▶ _What you need to do_: Tally the lines of the data that include the word "ønsker" and state the total, nothing else.

Saved entries
....

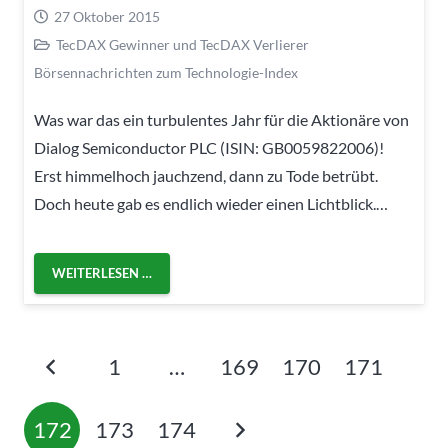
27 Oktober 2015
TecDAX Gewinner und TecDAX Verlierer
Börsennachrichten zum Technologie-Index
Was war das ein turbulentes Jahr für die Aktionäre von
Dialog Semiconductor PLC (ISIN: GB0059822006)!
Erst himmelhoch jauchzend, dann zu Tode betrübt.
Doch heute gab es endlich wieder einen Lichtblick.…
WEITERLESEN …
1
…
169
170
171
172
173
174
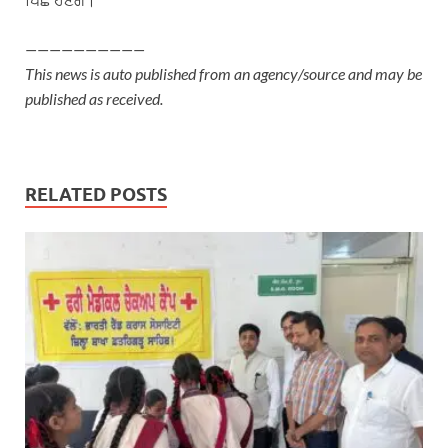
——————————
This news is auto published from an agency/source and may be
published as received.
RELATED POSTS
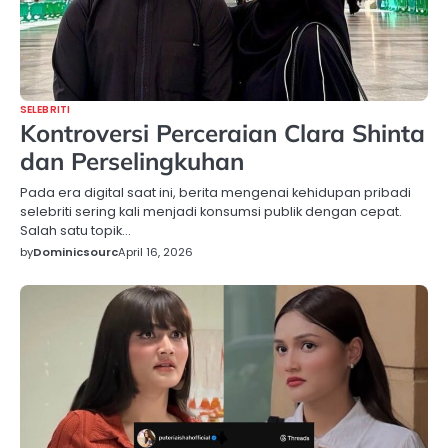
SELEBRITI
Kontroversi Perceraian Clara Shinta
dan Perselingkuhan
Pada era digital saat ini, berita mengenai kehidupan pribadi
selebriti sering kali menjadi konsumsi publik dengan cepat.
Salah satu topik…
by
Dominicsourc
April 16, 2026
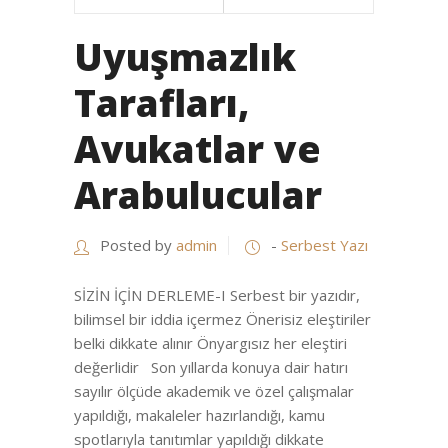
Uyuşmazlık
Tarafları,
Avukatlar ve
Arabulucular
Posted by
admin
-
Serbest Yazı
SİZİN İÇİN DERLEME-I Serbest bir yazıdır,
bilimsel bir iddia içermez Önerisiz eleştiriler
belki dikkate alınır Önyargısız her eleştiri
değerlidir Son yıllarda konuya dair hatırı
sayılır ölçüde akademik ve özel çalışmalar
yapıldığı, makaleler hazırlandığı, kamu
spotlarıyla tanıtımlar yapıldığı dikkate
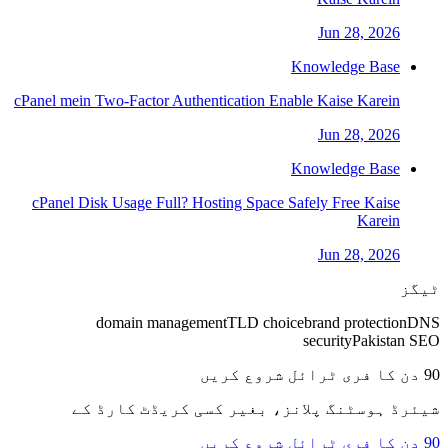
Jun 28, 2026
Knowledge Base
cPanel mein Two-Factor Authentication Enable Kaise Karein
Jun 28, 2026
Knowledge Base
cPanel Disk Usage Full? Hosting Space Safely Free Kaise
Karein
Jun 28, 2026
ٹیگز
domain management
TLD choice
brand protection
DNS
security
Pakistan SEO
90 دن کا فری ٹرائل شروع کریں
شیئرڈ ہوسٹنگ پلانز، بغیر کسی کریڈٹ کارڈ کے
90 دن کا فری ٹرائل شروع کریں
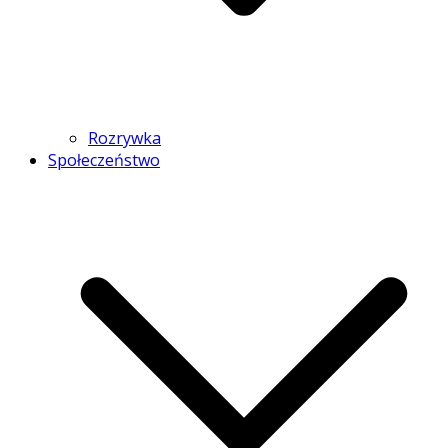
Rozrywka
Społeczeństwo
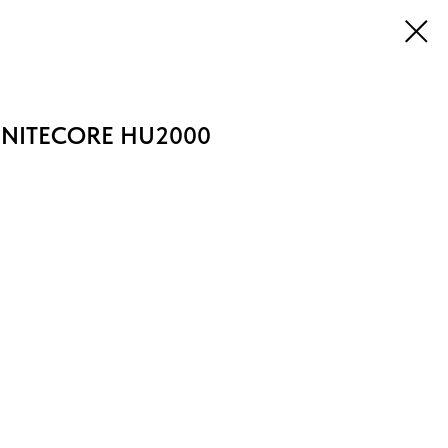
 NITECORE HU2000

....

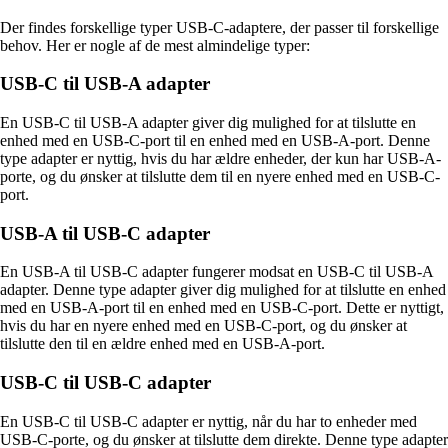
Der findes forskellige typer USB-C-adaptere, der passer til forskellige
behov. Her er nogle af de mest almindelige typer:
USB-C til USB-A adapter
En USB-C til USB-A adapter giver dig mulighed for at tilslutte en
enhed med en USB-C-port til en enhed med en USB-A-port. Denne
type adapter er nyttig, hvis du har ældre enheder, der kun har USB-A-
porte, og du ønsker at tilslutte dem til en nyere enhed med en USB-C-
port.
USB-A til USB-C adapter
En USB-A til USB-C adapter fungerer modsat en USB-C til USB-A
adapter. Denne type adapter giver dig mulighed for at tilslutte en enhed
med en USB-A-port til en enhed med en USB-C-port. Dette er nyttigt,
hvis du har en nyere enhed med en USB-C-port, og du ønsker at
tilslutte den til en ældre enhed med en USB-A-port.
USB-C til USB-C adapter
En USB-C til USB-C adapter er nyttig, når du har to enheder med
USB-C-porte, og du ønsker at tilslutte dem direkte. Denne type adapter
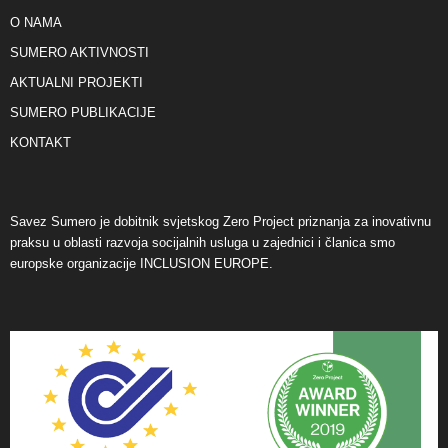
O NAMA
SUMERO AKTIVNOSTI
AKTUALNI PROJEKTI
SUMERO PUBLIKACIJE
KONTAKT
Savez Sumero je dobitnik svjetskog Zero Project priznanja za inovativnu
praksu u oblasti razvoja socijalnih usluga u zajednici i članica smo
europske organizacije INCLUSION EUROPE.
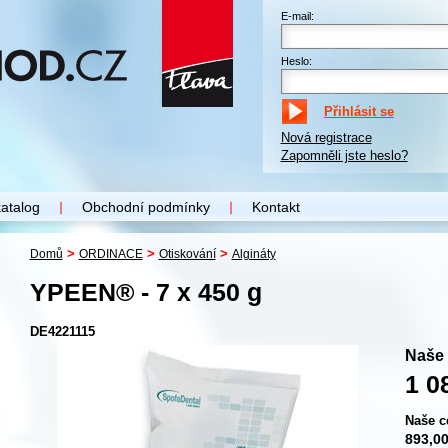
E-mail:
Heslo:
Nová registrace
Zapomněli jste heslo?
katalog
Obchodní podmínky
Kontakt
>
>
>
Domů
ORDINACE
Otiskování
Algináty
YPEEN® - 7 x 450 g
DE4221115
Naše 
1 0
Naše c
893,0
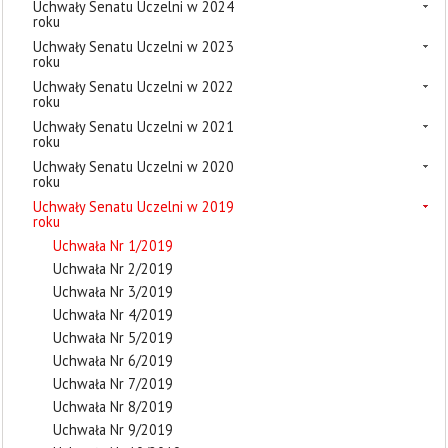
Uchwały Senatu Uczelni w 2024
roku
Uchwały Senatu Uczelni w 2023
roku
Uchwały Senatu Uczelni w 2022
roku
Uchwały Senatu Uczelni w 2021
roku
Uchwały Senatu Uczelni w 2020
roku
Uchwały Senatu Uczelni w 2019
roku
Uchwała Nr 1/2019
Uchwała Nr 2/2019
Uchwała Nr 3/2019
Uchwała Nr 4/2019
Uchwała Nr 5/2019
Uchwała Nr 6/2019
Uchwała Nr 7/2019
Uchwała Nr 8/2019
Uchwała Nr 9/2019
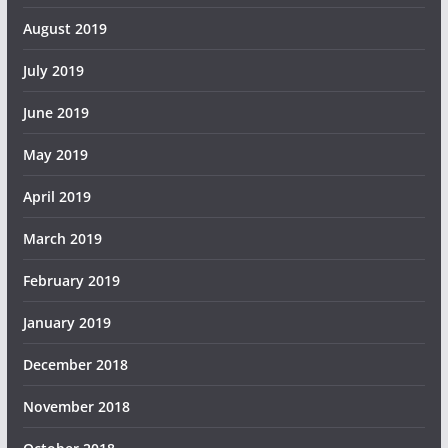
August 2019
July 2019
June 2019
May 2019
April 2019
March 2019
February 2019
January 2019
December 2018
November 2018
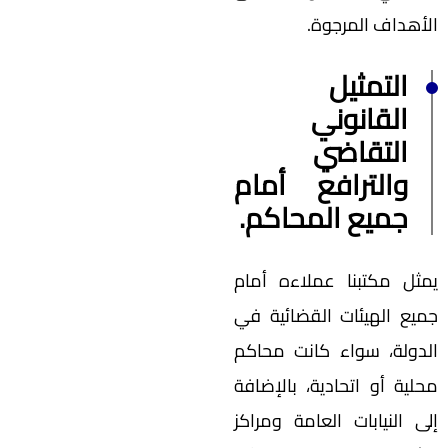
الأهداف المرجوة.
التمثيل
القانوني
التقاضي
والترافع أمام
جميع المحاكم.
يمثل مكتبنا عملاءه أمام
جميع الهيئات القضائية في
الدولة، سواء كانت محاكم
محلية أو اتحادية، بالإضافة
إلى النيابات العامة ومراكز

....

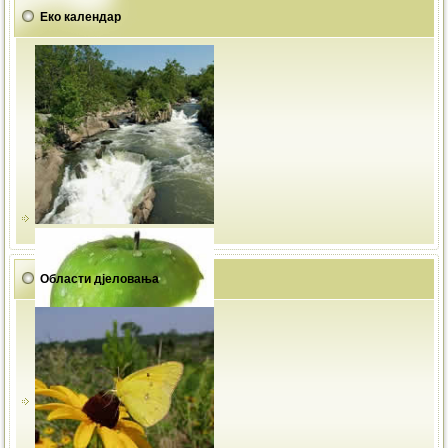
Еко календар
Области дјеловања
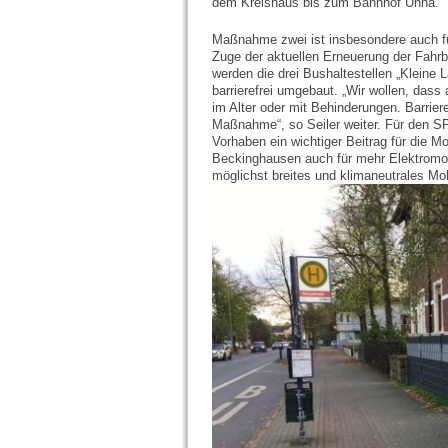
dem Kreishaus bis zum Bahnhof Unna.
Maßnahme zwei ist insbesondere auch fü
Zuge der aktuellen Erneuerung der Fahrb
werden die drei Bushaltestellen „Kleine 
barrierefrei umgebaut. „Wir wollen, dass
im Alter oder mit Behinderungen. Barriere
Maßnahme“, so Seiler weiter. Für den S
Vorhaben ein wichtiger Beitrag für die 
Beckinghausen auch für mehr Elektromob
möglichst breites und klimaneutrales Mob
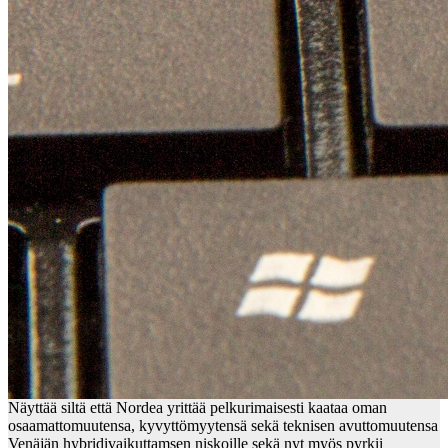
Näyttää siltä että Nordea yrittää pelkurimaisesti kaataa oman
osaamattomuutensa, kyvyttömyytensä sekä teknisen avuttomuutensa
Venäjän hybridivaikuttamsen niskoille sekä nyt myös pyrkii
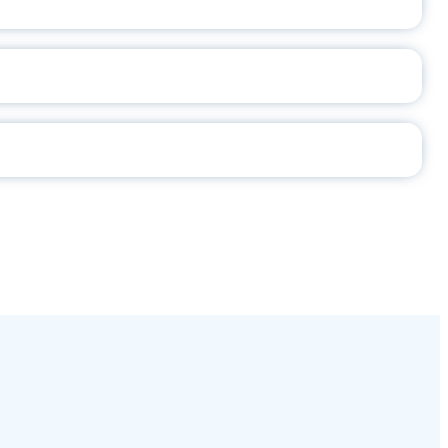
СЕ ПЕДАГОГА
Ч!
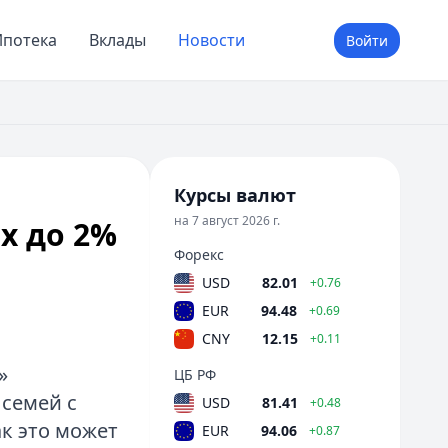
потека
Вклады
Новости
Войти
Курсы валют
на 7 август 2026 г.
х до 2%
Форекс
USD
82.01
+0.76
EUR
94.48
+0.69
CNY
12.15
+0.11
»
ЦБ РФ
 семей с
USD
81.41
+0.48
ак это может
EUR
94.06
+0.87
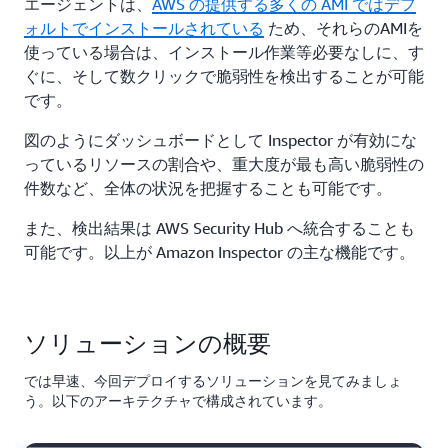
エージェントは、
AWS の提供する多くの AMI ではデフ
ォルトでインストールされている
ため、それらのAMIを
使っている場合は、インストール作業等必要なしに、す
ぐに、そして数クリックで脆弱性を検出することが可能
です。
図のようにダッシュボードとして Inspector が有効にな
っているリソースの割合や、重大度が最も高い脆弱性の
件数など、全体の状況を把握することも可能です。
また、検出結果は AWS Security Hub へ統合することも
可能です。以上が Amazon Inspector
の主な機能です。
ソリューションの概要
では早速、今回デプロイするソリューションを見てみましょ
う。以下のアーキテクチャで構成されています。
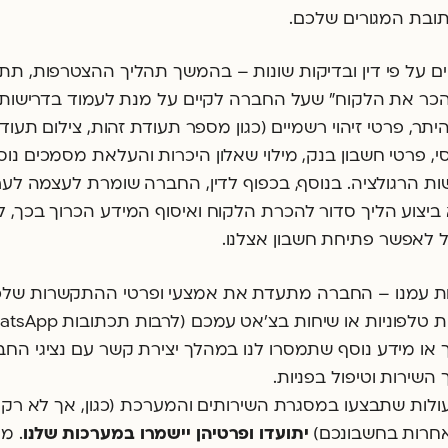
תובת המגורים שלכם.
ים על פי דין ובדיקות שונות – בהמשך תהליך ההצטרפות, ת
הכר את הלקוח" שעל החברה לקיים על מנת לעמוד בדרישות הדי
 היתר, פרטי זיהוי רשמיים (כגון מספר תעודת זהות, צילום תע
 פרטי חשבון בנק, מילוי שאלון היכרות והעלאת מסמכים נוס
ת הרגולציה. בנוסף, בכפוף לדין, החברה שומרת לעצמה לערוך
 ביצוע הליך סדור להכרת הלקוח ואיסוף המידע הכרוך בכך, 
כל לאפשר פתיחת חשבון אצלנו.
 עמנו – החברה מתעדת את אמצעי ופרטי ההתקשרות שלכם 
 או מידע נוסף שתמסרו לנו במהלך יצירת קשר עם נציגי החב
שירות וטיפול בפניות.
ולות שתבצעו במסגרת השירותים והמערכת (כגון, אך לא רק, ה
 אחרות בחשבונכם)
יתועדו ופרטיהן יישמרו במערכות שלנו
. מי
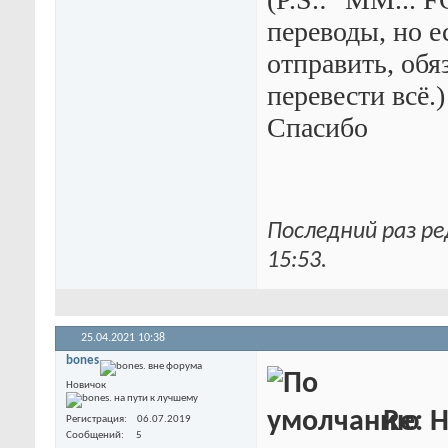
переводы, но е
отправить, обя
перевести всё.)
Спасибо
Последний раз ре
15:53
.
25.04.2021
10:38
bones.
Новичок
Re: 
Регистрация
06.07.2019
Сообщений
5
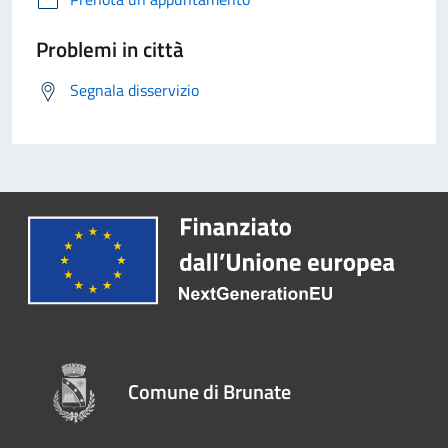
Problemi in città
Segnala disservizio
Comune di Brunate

....

▶ _Task answer_: 3